Roanoke Times Copyright (c) 1995, Landmark Communications, Inc. DATE: WEDNESDAY, September 21, 1994 TAG: 9409230026 SECTION: BUSINESS PAGE: B-8 EDITION: METRO SOURCE: Sandra Brown Kelly DATELINE: LENGTH: Medium
If you had been at last week's annual meeting of the Blue Ridge Regional Health Care Coalition, you might have concluded that -even if health care delivery gets simpler - we'll all feel a bit sick just trying to determine what kind of coverage is best. And that's both from an employer and an employee perspective.
Employers and providers attended the conference, "Navigating Health Care Benefits in a Managed Care Environment," at Roanoke College's Olin Hall. But all of us should consider what was said.
This area is about to get a double whammy. Not only will it have to deal with national changes in health care brought on by government reform or the specter of it, but Western Virginia is about to be introduced in a big way to managed care. At least three, probably four or five, health maintenance organizations soon will be battling for this area's business.
"This region is on the eve of major changes and opportunities in health care at the same time government is making change," said Paul Mack, a senior consultant with Williams, Thacher & Rand of Richmond.
Mack's role at the conference was to demystify managed care, which he defined as:
"A health-benefit program that directs patients into a network of care that is structured to provide the most appropriate care in the most cost-effective setting."
"Directs," he said, can mean patients are "ordered" or "given incentives" to use the network, which can be a list of doctors or a building.
"Most appropriate care" is a bit fuzzy, he admitted, but "cost-effective" acknowledges that "quality is included."
The kind of health insurance with which most of us grew up is called "indemnity" by the health care industry. It was a traditional plan that allowed an individual to see any doctor at any time or specify any hospital for treatment. It was the most expensive form of health care, Mack said.
Lately, companies have moved toward the PPO (preferred provider organization), which still allows freedom of choice, but includes incentives for people to use a specific network of doctors. About 50 percent of the people insured are in PPOs.
Mack called this the "softest form of managed care" and said it saves only about 5 percent of the cost of traditional plans.
Other plans that have crept in as employers looked for ways to hold down insurance costs are health maintenance organizations and "point of service."
An HMO is a group of providers (doctors or clinics) in a network that becomes the primary or sole source of care for a group of insured people. To get to see one of the network doctors, you must be referred by a primary care physician, or a "gatekeeper."
Think of this gatekeeper as playing the role of a St. Peter; he or she decides if your reasons for needing this other doctor are valid. If the answer is yes, you can go and your insurance will cover the visit.

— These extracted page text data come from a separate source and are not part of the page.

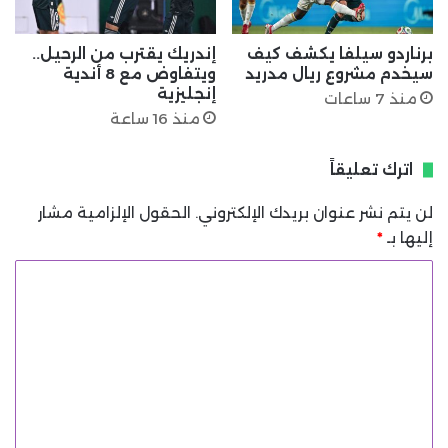
برناردو سيلفا يكشف كيف
إندريك يقترب من الرحيل..
سيخدم مشروع ريال مدريد
ويتفاوض مع 8 أندية
إنجليزية
منذ 7 ساعات
منذ 16 ساعة
اترك تعليقاً
لن يتم نشر عنوان بريدك الإلكتروني.
الحقول الإلزامية مشار
إليها بـ
*
ا
ل
ت
ع
ل
ي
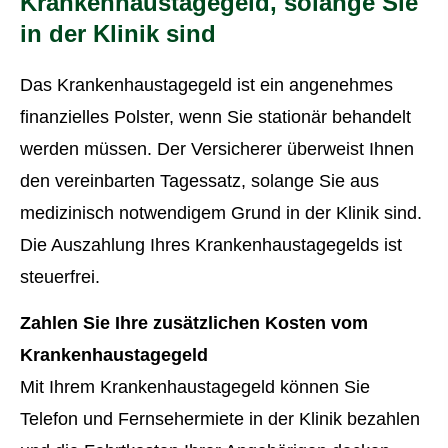
Krankenhaustagegeld, solange Sie
in der Klinik sind
Das Krankenhaustagegeld ist ein angenehmes
finanzielles Polster, wenn Sie stationär behandelt
werden müssen. Der Versicherer überweist Ihnen
den vereinbarten Tagessatz, solange Sie aus
medizinisch notwendigem Grund in der Klinik sind.
Die Auszahlung Ihres Krankenhaustagegelds ist
steuerfrei.
Zahlen Sie Ihre zusätzlichen Kosten vom
Krankenhaustagegeld
Mit Ihrem Krankenhaustagegeld können Sie
Telefon und Fernsehermiete in der Klinik bezahlen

The HMO can have the greatest cost savings, maybe 10 to 20 percent over traditional health care, Mack said. The point of service system gives a person a choice of an HMO or other plan but has strong incentives to use the HMO.
None of the above likely is a surprise; most of us are covered by such a plan or know someone who is. What we don't know much about yet are "integrated systems of care," and we might be hearing of these soon.

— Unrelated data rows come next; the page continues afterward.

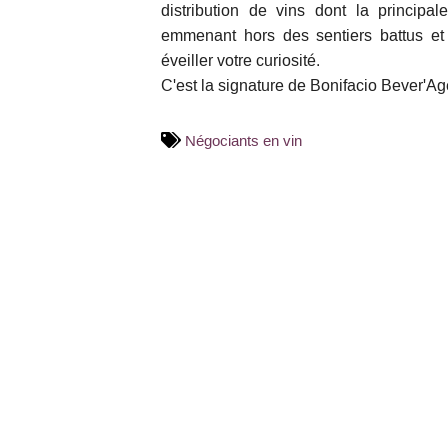
distribution de vins dont la principa
emmenant hors des sentiers battus et
éveiller votre curiosité.
C'est la signature de Bonifacio Bever'Ag
Négociants en vin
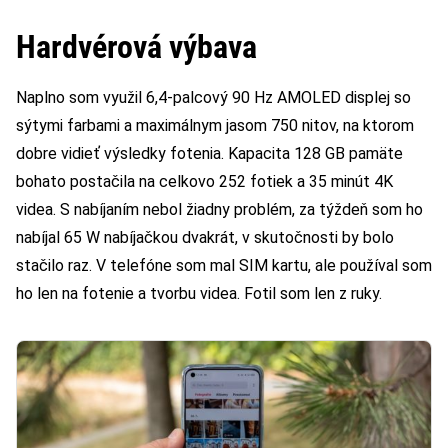
Hardvérová výbava
Naplno som využil 6,4-palcový 90 Hz AMOLED displej so
sýtymi farbami a maximálnym jasom 750 nitov, na ktorom
dobre vidieť výsledky fotenia. Kapacita 128 GB pamäte
bohato postačila na celkovo 252 fotiek a 35 minút 4K
videa. S nabíjaním nebol žiadny problém, za týždeň som ho
nabíjal 65 W nabíjačkou dvakrát, v skutočnosti by bolo
stačilo raz. V telefóne som mal SIM kartu, ale používal som
ho len na fotenie a tvorbu videa. Fotil som len z ruky.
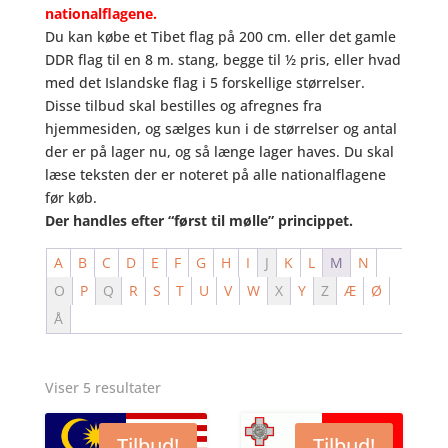
nationalflagene.
Du kan købe et Tibet flag på 200 cm. eller det gamle
DDR flag til en 8 m. stang, begge til ½ pris, eller hvad
med det Islandske flag i 5 forskellige størrelser.
Disse tilbud skal bestilles og afregnes fra
hjemmesiden, og sælges kun i de størrelser og antal
der er på lager nu, og så længe lager haves. Du skal
læse teksten der er noteret på alle nationalflagene
før køb.
Der handles efter “først til mølle” princippet.
A
B
C
D
E
F
G
H
I
J
K
L
M
N
O
P
Q
R
S
T
U
V
W
X
Y
Z
Æ
Ø
Å
Viser 5 resultater
Tilbud!
Tilbud!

In an integrated system, you get both the doctors and the facilities as part of the network and that group provides care for a fee.
Mack said such systems have potential for large savings, but the caveat is that they are monopolies and consumers need to ask who owns them and with what motives.

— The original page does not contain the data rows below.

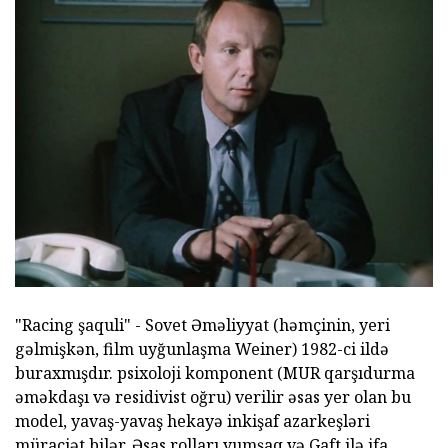
"Racing şaquli" - Sovet Əməliyyat (həmçinin, yeri
gəlmişkən, film uyğunlaşma Weiner) 1982-ci ildə
buraxmışdır. psixoloji komponent (MUR qarşıdurma
əməkdaşı və residivist oğru) verilir əsas yer olan bu
model, yavaş-yavaş hekayə inkişaf azarkeşləri
müraciət bilər. Əsas rolları yumşaq və Gaft ilə ifa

No matter what system is offered to a company, Mack said, there are some standard ways to evaluate it.
First, are the providers geographically close to the employees? There is a computer software program that allows a company to plug in employee home zip codes, provider locations, provider patient loads and the time it takes to drive there and then decide how convenient a provider is for a company's workers.
Other factors of evaluation, of course, include what benefits are offered, how helpful the provider is with claims and eligibility processing, telephone access and response, appointments and waiting time. And, finally, programs need to be looked at according to cost per employee per year, Mack said.
Also, he said, ask how the network assesses its physician members and "make them show it."